With regard to the key foreign exchange rate for the cedi against the United States dollar, Trading Economics forecasts a gradual but marginal depreciation of the national currency. It projects that the exchange rate will rise to GHc5.92 by the end of the first quarter of this year, GHc6.03 by mid-year, GHc6.14 by the end of the third quarter and GHc6.25 by the end of 2021 as a whole.
Actually it is with regards to the exchange rate that Trading Economics is most likely to get it wrong, going by past forecasts, This is because it still tends to base its predictive model on past trends that were largely influenced by speculative currency trading positions made against the cedi rather than actual macroeconomic fundamentals as have become dominant since the Bank of Ghana began using forward foreign exchange auctions to generate efficient price discovery. This means that TE is unlikely to foresee an appreciation of the cedi even if Ghana’s macroeconomic fundamentals point towards it.

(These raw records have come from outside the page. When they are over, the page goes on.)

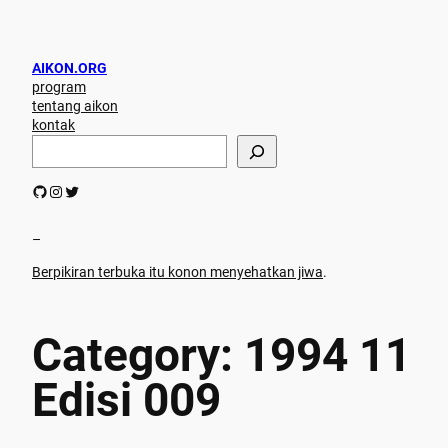
Skip
to
content
AIKON.ORG
program
tentang aikon
kontak
S
e
a
GitHub
Instagram
Twitter
r
c
h
–
Berpikiran terbuka itu konon menyehatkan jiwa
.
Category:
1994 11
Edisi 009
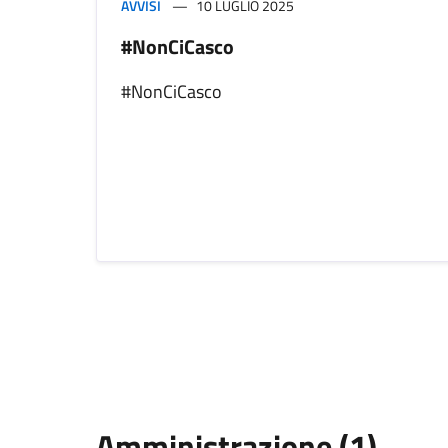
AVVISI
10 LUGLIO 2025
#NonCiCasco
#NonCiCasco
Amministrazione (1)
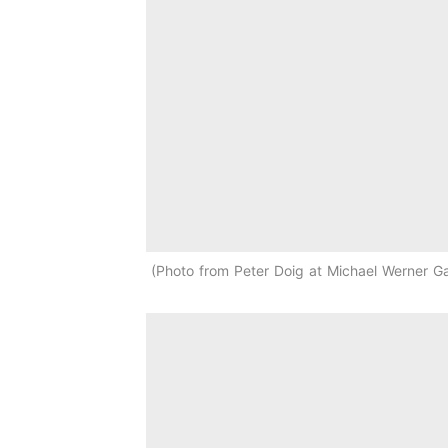
Photo from Peter Doig at Michael Werner Ga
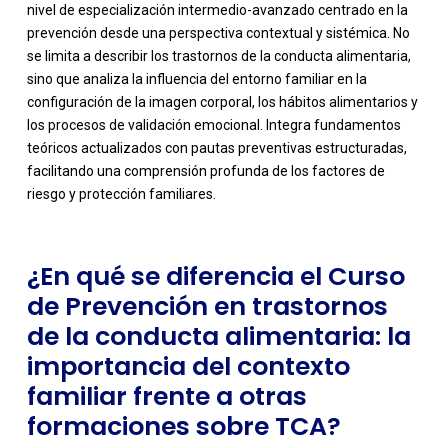
nivel de especialización intermedio-avanzado centrado en la
prevención desde una perspectiva contextual y sistémica. No
se limita a describir los trastornos de la conducta alimentaria,
sino que analiza la influencia del entorno familiar en la
configuración de la imagen corporal, los hábitos alimentarios y
-
los procesos de validación emocional. Integra fundamentos
teóricos actualizados con pautas preventivas estructuradas,
facilitando una comprensión profunda de los factores de
riesgo y protección familiares.
¿En qué se diferencia el Curso
de Prevención en trastornos
de la conducta alimentaria: la
importancia del contexto
familiar frente a otras
formaciones sobre TCA?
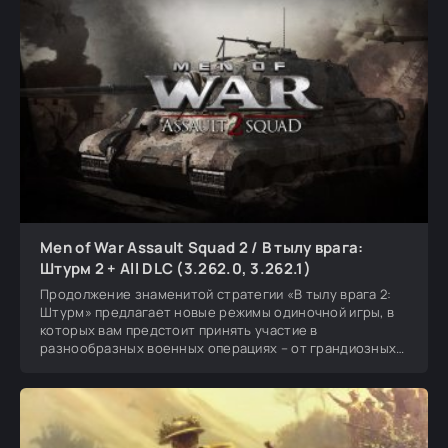
Men of War Assault Squad 2 / В тылу врага:
Штурм 2 + All DLC (3.262.0, 3.262.1)
Продолжение знаменитой стратегии «В тылу врага 2:
Штурм» предлагает новые режимы одиночной игры, в
которых вам предстоит принять участие в
разнообразных военных операциях – от грандиозных
танковых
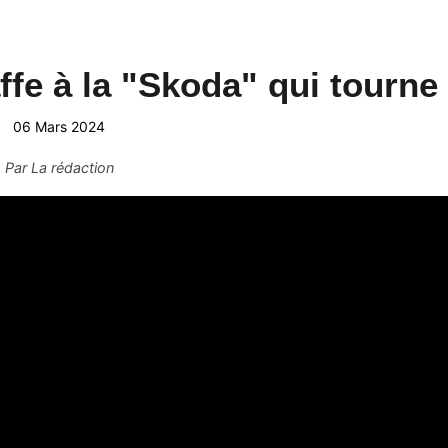
ffe à la "Skoda" qui tourne
06 Mars 2024
Par
La rédaction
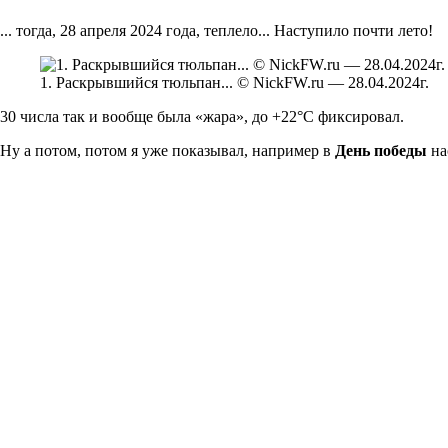
... тогда, 28 апреля 2024 года, теплело... Наступило почти лето!
1. Раскрывшийся тюльпан... © NickFW.ru — 28.04.2024г.
30 числа так и вообще была «жара», до +22°С фиксировал.
Ну а потом, потом я уже показывал, например в
День победы
на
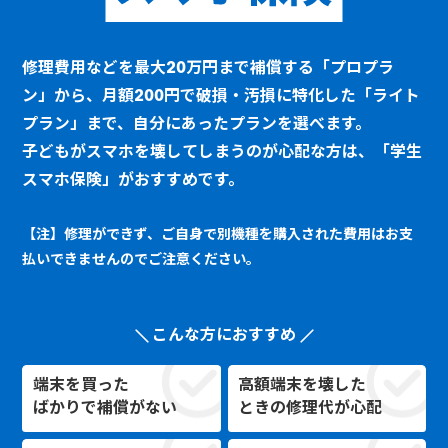
修理費用などを最大20万円まで補償する「プロプラ
ン」から、月額200円で破損・汚損に特化した「ライト
プラン」まで、自分にあったプランを選べます。
子どもがスマホを壊してしまうのが心配な方は、「学生
スマホ保険」がおすすめです。
【注】修理ができず、ご自身で別機種を購入された費用はお支
払いできませんのでご注意ください。
こんな方におすすめ
端末を買った
高額端末を壊した
ばかりで補償がない
ときの修理代が心配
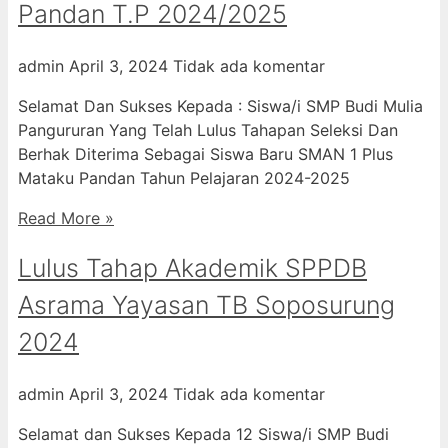
Pandan T.P 2024/2025
admin
April 3, 2024
Tidak ada komentar
Selamat Dan Sukses Kepada : Siswa/i SMP Budi Mulia
Pangururan Yang Telah Lulus Tahapan Seleksi Dan
Berhak Diterima Sebagai Siswa Baru SMAN 1 Plus
Mataku Pandan Tahun Pelajaran 2024-2025
Read More »
Lulus Tahap Akademik SPPDB
Asrama Yayasan TB Soposurung
2024
admin
April 3, 2024
Tidak ada komentar
Selamat dan Sukses Kepada 12 Siswa/i SMP Budi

TE predicts that the central bank will keep its benchmark Monetary Policy Rate at 14.50 percent through the first half of 2021, before lowering it to 12.00 percent through the second half of the year. This assumes further monetary easing, but this will depend largely on Ghana’s fiscal performance during the first half of the year. It is instructive that the BoG refrained from lowering the MPR further during the second half of 2020 despite the urgent need to give flagging economic growth a strong boost, simply because it was worried that combined with a record high fiscal deficit, sharp cedi depreciation and surging consumer inflation would ultimately result.
Government now wants to cut the deficit sharply this year and with re-election already under its belt it will no longer see the need for ill-affordable populist public spending to be done under the guise of social interventions to ameliorate the effects of COVID 19 on the general populace. This would open the door for an interest rate cut sometime during the year.
Actually though, due to the uncertainties of the ongoing second wave of COVID 19 and the election petition now being considered by the Supreme Court, economic forecasts are likely to more of guesstimates this year than estimates. Corporate Ghana and the investment community – direct and portfolio alike – will have to largely play it by ear this year.